Elon News Network debuted its first remote show on April 2, with students collaborating across multiple states to serve the Elon community.
While many students are adjusting to online classes, members of Elon News Network are adapting to reporting exclusively online, continuing to serve the Elon community despite being off campus.
A team of 10 students from across seven states put together a remote show for “Elon Local News” on April 2. The 16-minute show is now available on YouTube. Grace Morris ’20, ENN’s news director, explained that the idea for the remote show came from watching newsrooms across the country adapt to restrictions due to COVID-19, also known as the coronavirus.
“As a senior, when I heard we weren’t coming back, I was sad that that meant I did my last ‘ELN’ show without even realizing it,” Morris said. “But putting out this show and working with my team made me really appreciate the time I had in ENN and realize that even if I’ve already had my last in-person show, it’s not my last show by any means.”
The remote show was anchored by sophomores Maeve Ashbrook and Baylor Rodman, and included segments on topics related to the coronavirus. Since Elon University extended online learning to the end of the semester, “ELN” reporters have been busy talking to students about the many changes and challenges they have faced.
Anchoring and reporting from Wichita, Kansas, Ashbrook interviewed Jack Johnson, Student Government Association president, about the abrupt end of his tenure.
“It was a pretty unique (interview) because the end of his term was obviously extremely different from any other executive president’s and, he’s a senior, so he was also generally just sad that his time at Elon was over,” Ashbrook said.
Ashbrook, like many of the reporters, conducted her interview with Johnson over Zoom, a video conferencing platform.
The show’s segments included North Carolina school closures, pet adoption rates increasing in Burlington, and students adjusting to online classes, as well as local businesses reacting to COVID-19 and an Elon student who sold “I miss Elon” spiritwear to benefit Allied Churches of Alamance County.
Sophomore Emery Eisner, who lives outside of Charlotte, said that working on the remote team made her feel like she “was at home at Elon again.” Eisner reported on North Carolina school closures and possible inequity with at-home learning.
“It’s really hard spending so much time away from campus, but coming together as a team and doing what I love again definitely made things easier,” said Eisner, who is also the editor-in-chief of Phi Psi Cli, Elon’s yearbook.
Serving as technical operation manager, Jack Norcross ’21 made sure everyone could communicate during the show and worked on post-production. Norcross said the large amount of content the team highlighted during the newscast was his favorite aspect of the remote show.
“Even though some students may be thousands of miles away from campus, we want to try and make sure they still feel connected to their second home,” Norcross said.
First-year Lauren Singles reported on Elon student Isabella Branham ’20 who created “I Miss Elon” spiritwear and donated 10 percent of the line’s profits to Allied Churches. Singles said that despite missing the camaraderie she enjoys in the newsroom, she was proud of what the team put together.

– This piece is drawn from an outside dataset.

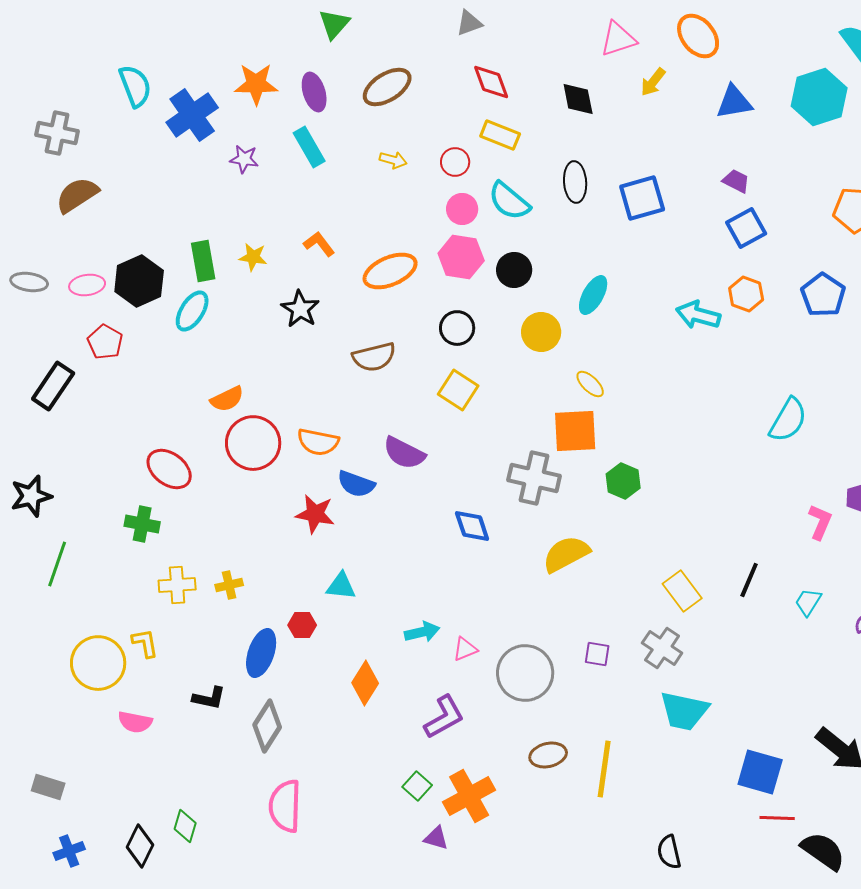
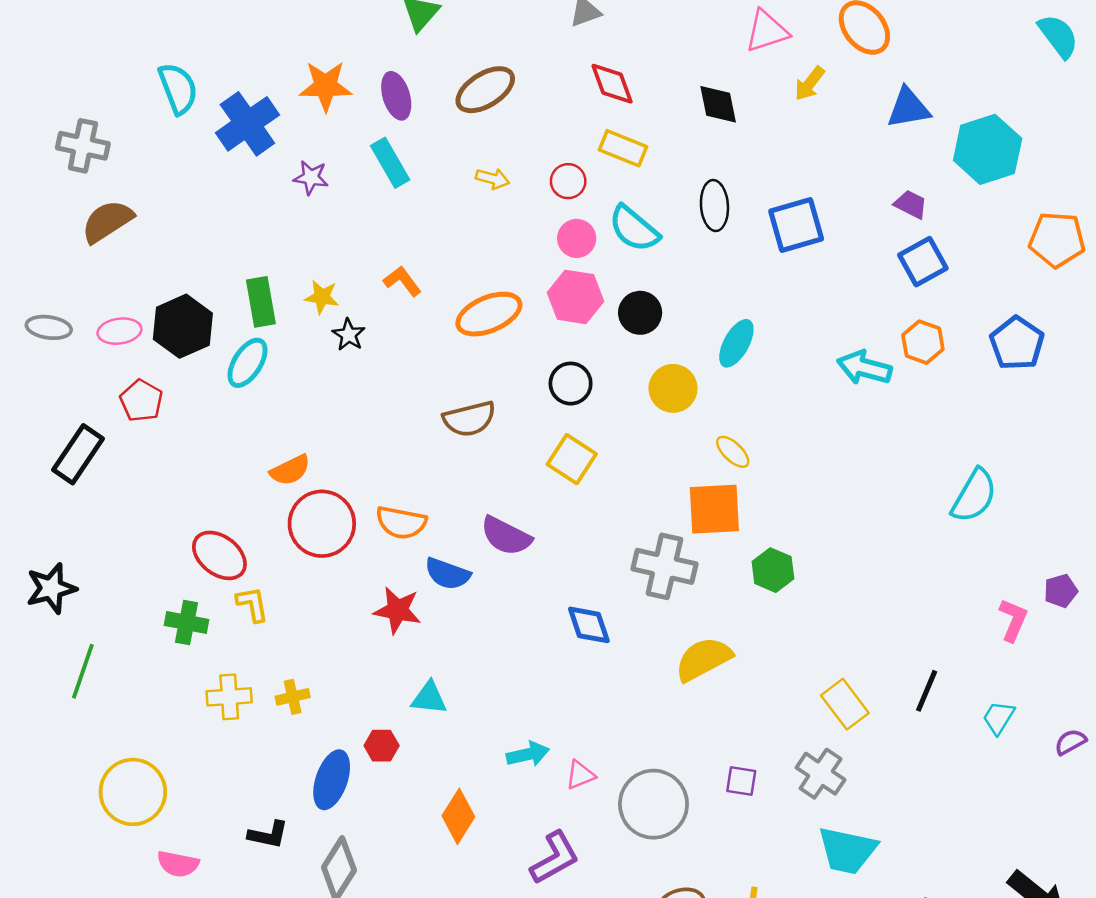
cyan hexagon: (819, 97) -> (988, 149), moved
black star: (300, 309) -> (349, 335), moved, size x0.7
yellow L-shape: (145, 643) -> (252, 604), moved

“For me, getting to continue being a journalist is truly amazing,” Singles said. “Every journalist in the world right now is going through the same things that we are.”
In addition to its remote show, Elon News Network continues to produce content for its website, www.elonnewsnetwork.com. Senior Anton Delgado, managing editor of The Pendulum, ENN’s student newspaper, oversees the online remote coverage.
“It’s been inspiring to see student journalists from all over the country continue to serve the Elon community despite the outbreaks in their hometowns and states,” Delgado said.
Student reporters have covered a variety of topics, including the impact of the coronavirus has had on the census and religious groups on campus, as well as new Elon Poll data about what Americans do and do not know about the pandemic.
While reporting from afar has its challenges, sophomore Mackenzie Wilkes said her experience reporting remotely has been team effort and educational. In addition to reporters, copy editors and photographers are also working to inform the Elon’s surrounding communities.
“Elon News Network informs faculty, staff and students at the university, but we also inform those in the town of Elon and Alamance County,” said Wilkes, who has worked as both an editor and reporter. “Newsrooms across the country are working remotely and just because we’re a student-run news organization doesn’t mean we’re going to stop informing our audience, even if we’re not physically on campus.”
As an ENN copy editor, first-year Thomas Denome works three days a week from his home in California. Denome said this new experience will only make the newsroom and staff stronger.
“As we develop skills that are necessary to overcome this hurdle, like being able to work remotely and being able to collaborate even though we’re so far apart, I think that will go a long way toward making us a more fluid newsroom when we can work together in person again,” Denome said.